Reproduce exactly the lines below, from the first through the one containing "Trip planning workspace", and nothing more.

_Recorded data:_
· · ·

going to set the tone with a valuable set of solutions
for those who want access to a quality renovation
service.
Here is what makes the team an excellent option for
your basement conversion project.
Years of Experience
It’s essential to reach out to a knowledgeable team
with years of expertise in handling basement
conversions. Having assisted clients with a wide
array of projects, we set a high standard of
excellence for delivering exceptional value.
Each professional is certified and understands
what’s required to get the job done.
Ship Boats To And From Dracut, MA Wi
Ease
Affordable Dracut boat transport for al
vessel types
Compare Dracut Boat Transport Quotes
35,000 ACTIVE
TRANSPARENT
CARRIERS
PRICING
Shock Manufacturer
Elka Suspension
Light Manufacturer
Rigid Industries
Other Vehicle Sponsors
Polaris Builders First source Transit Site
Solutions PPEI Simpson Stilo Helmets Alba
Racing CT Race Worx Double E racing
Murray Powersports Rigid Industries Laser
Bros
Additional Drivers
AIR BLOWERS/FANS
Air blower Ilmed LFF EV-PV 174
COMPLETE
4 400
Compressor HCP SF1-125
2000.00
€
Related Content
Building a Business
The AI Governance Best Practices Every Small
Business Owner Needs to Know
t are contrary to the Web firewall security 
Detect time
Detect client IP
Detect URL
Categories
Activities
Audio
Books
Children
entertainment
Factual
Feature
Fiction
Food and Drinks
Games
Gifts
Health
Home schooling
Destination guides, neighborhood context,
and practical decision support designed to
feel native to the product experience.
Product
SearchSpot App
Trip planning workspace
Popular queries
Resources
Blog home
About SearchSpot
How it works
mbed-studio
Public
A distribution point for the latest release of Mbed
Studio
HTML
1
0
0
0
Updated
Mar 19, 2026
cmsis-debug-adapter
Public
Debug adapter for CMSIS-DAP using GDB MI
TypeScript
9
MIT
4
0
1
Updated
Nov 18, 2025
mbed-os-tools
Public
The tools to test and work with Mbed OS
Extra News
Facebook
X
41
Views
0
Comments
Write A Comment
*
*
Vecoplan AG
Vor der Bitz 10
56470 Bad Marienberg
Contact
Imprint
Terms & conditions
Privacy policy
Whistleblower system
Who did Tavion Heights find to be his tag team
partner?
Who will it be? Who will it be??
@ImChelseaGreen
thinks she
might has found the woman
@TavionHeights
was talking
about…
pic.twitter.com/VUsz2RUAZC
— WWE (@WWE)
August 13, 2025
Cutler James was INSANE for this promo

· · ·

_Exercise result:_
going to set the tone with a valuable set of solutions
for those who want access to a quality renovation
service.
Here is what makes the team an excellent option for
your basement conversion project.
Years of Experience
It’s essential to reach out to a knowledgeable team
with years of expertise in handling basement
conversions. Having assisted clients with a wide
array of projects, we set a high standard of
excellence for delivering exceptional value.
Each professional is certified and understands
what’s required to get the job done.
Ship Boats To And From Dracut, MA Wi
Ease
Affordable Dracut boat transport for al
vessel types
Compare Dracut Boat Transport Quotes
35,000 ACTIVE
TRANSPARENT
CARRIERS
PRICING
Shock Manufacturer
Elka Suspension
Light Manufacturer
Rigid Industries
Other Vehicle Sponsors
Polaris Builders First source Transit Site
Solutions PPEI Simpson Stilo Helmets Alba
Racing CT Race Worx Double E racing
Murray Powersports Rigid Industries Laser
Bros
Additional Drivers
AIR BLOWERS/FANS
Air blower Ilmed LFF EV-PV 174
COMPLETE
4 400
Compressor HCP SF1-125
2000.00
€
Related Content
Building a Business
The AI Governance Best Practices Every Small
Business Owner Needs to Know
t are contrary to the Web firewall security 
Detect time
Detect client IP
Detect URL
Categories
Activities
Audio
Books
Children
entertainment
Factual
Feature
Fiction
Food and Drinks
Games
Gifts
Health
Home schooling
Destination guides, neighborhood context,
and practical decision support designed to
feel native to the product experience.
Product
SearchSpot App
Trip planning workspace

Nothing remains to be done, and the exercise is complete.